The job centre guy sorts through his files and replies, ‘Ah yes, I've had quite a few enquiries about this one; the job involves you getting patients ready for the gynaecologist – you have to help them out of . So the waiter goes to the kitchen and after asking for a chicken from Suffolk the chef looks at him with a strange face. A Sunderland fan liked to amuse himself by scaring every Magpies supporter he saw strutting down the street in an obnoxious Newcastle United jersey. The 103 third parties who use cookies on this service do so for their purposes of displaying and measuring personalized ads, generating audience insights, and developing and improving products. I even read on twitter a few Liverpool fans complaining that we came up with the Steven Gerrard “slipped on his arse” song… I mean, so what if we did?You can change your choices at any time by visiting Cookie preferences, as described in the Cookie notice.

Geordie went to the Doctors with a sore bottom and the Doctor suggested that he get his wife to insert a suppository every night ! Phil McGrath: “A couple of lads were in the park playing football when a Rottweiler jumped up and grabbed one of them by the throat. Every Sunderland supporter knows what a joke the Magpies really are and so do most people up and down the country.

Read more about the condition New: A new, unread, unused book in perfect condition with no missing or damaged pages. My late husband was foreign minister of Nigeria, and on his death he deposited USD15,000,000 in a bank account. As the season dragged, McClaren hauled the creativity out of Wijnaldum, the fire out of Colback, the skill out of Mitrovic, the guts out of the team. But it doesn't mean we can't tell some jokes about the city, its rivalry with Sunderland and the football team, can it?

When his mate met him at the airport in Africa after his holiday, he was wheeled off the plane with no legs !

For the record too, Newcastle fans have done so much for charity, especially in terms of the amazing work that goes on by NUFC FoodBank, and the fundraising, via Gallowgate Flags, that goes to the beneficiaries.

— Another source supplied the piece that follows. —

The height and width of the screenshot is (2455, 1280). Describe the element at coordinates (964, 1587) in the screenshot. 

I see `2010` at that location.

It's not exactly a beautiful city, but there are some really impressive views along the Tyne with its succession of bridges at different levels. He takes off his clothes for other men, and if they pay him enough money, he goes into the alley and performs sexual acts on them.

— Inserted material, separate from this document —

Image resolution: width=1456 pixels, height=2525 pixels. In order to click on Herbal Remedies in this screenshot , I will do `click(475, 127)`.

An evil genie captured an Newcastle United Fan and her two friends and banished them to the desert for a week. He did not think the photo of himself on the nudist beach was appropriate … so he cut off the bottom half of himself ! When it came to his turn, the assistant started ringing the contents of his overloaded trolley into the till. The taxi driver, who sees hundreds of different people every day, smiles politely and replies "Maybe.If there is anything to complain about regarding songs at Anfield yesterday, it would be the complaint that I usually have at Anfield… the fact that there aren’t any songs! In short, for those of you that don’t know, although I’m sure you do, the songs are based on poverty in Liverpool. The man who has made absolutely certain we will stare relegation in the face until May, and why will almost certainly go down, is LEE CHARNLEY.